Update README.md

490d0cd verified 7 months ago

3.9 kB

	---
	license: apache-2.0
	language:
	- en
	- fr
	metrics:
	- accuracy
	- f1
	- recall
	- precision
	- matthews_correlation
	pipeline_tag: tabular-classification
	tags:
	- finance
	---
	# 💳 Credit Card Fraud Detection with Random Forest

	## 📚 Project Description

	This project detects fraudulent credit card transactions using a supervised machine learning approach. The dataset is highly imbalanced, making it a real-world anomaly detection problem.
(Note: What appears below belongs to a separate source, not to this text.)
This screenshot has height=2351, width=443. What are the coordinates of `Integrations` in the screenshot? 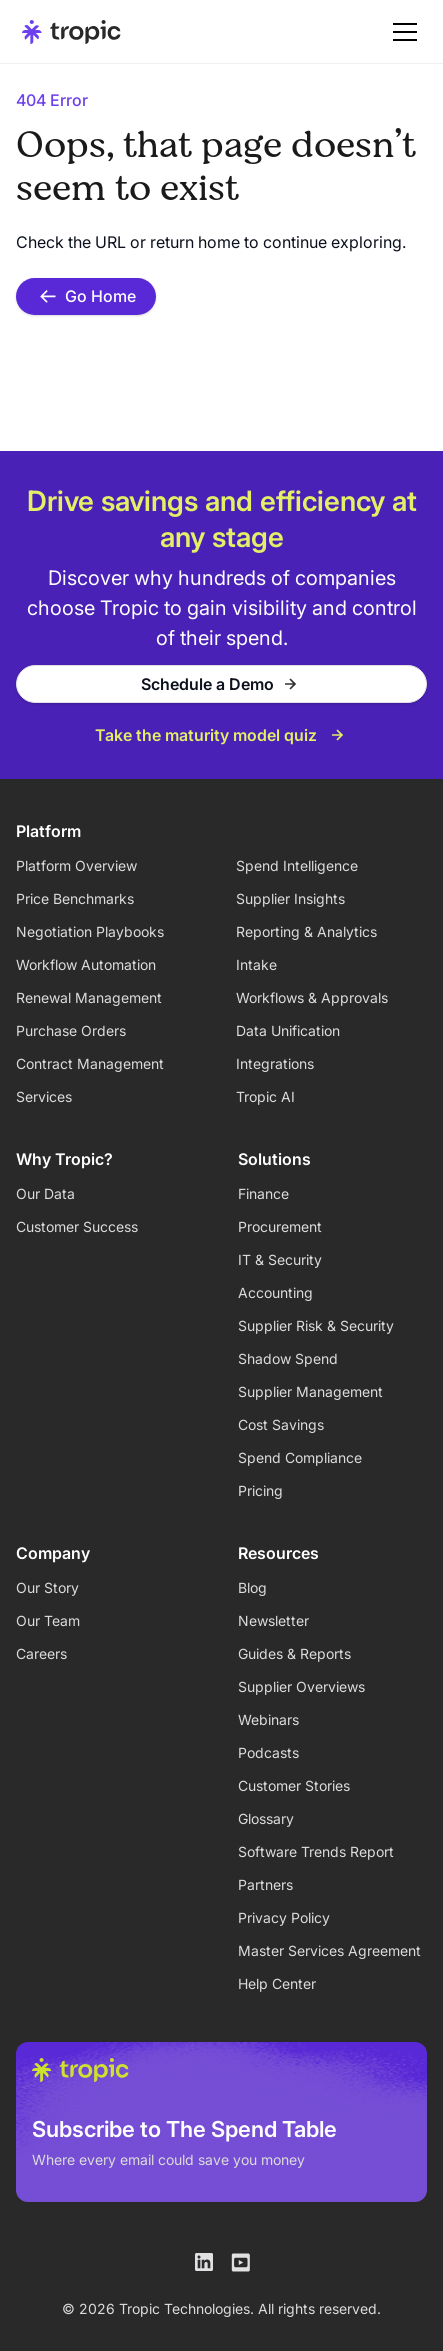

We trained a Random Forest Classifier optimized for performance and robustness.

	---

	## 📁 Dataset Overview

	- Source: [Kaggle - Credit Card Fraud Detection](https://www.kaggle.com/datasets/mlg-ulb/creditcardfraud)
	- Description: Transactions made by European cardholders in September 2013.
	- Total Samples: 284,807 transactions
	- Fraudulent Cases: 492 (~0.172%)
	- Features:
	- `Time`: Time elapsed from the first transaction
	- `Amount`: Transaction amount
	- `V1` to `V28`: Principal components (PCA-transformed)
	- `Class`: Target (0 = Legitimate, 1 = Fraudulent)

	---

	## 🧠 Model Used

	### `RandomForestClassifier` Configuration:

	```python
	from sklearn.ensemble import RandomForestClassifier

	rfc = RandomForestClassifier(
	n_estimators=500,
	max_depth=20,
	min_samples_split=2,
	min_samples_leaf=1,
	max_features='sqrt',
	bootstrap=True,
	random_state=42,
	n_jobs=-1
	)
	```

	---

	## 📊 Model Evaluation Metrics

	\| Metric \| Value \|
	\|----------------------------------\|-----------\|
	\| Accuracy \| 0.9996 \|
	\| Precision \| 0.9747 \|
	\| Recall (Sensitivity) \| 0.7857 \|
	\| F1 Score \| 0.8701 \|
	\| Matthews Correlation Coefficient (MCC) \| 0.8749 \|

	📌 Interpretation:
	- High accuracy is expected due to class imbalance.
	- Precision is high: most predicted frauds are true frauds.
	- Recall is moderate: some frauds are missed.
	- F1 score balances precision and recall.
	- MCC gives a reliable measure even with class imbalance.

	---

	## ⏱️ Performance Timing

	\| Phase \| Time (seconds) \|
	\|--------------------\|----------------\|
	\| Training \| 375.41 \|
	\| Prediction \| 0.94 \|

	---

	## 📦 Exported Artifacts

	- `random_forest_model_fraud_classification.pkl`: Trained Random Forest model
	- `features.json`: Feature list used during training

	---

	## 🚀 Usage Guide

	### 1️⃣ Install Dependencies

	```bash
	pip install pandas scikit-learn joblib
	```

	---

	### 2️⃣ Load Model and Features

	```python
	import joblib
	import json
	import pandas as pd

	# Load the trained model
	model = joblib.load("random_forest_model_fraud_classification.pkl")

	# Load the feature list
	with open("features.json", "r") as f:
	features = json.load(f)
	```

	---

	### 3️⃣ Prepare Input Data

	```python
	# Load your new transaction data
	df = pd.read_csv("your_new_transactions.csv")

	# Filter to keep only relevant features
	df = df[features]
	```

	---

	### 4️⃣ Make Predictions

	```python
	# Predict classes
	predictions = model.predict(df)

	# Predict fraud probability
	probabilities = model.predict_proba(df)[:, 1]

	print(predictions)
	print(probabilities)
	```

	---

	## 📌 Notes

	- Due to the high class imbalance, precision and recall should always be monitored.
	- Adjust the decision threshold to optimize for recall or precision depending on your business needs.
	- The model generalizes well but should be retrained periodically with new data.

	---

	## 🙏 Acknowledgements

	- Dataset provided by ULB & Worldline
	- Original research: Dal Pozzolo et al.
	- [Credit Card Fraud Detection - Kaggle](https://www.kaggle.com/datasets/mlg-ulb/creditcardfraud)

	---

	## 📃 License

	Apache License 2.0 — you are free to use, modify, and distribute this project under the terms of the Apache 2.0 License.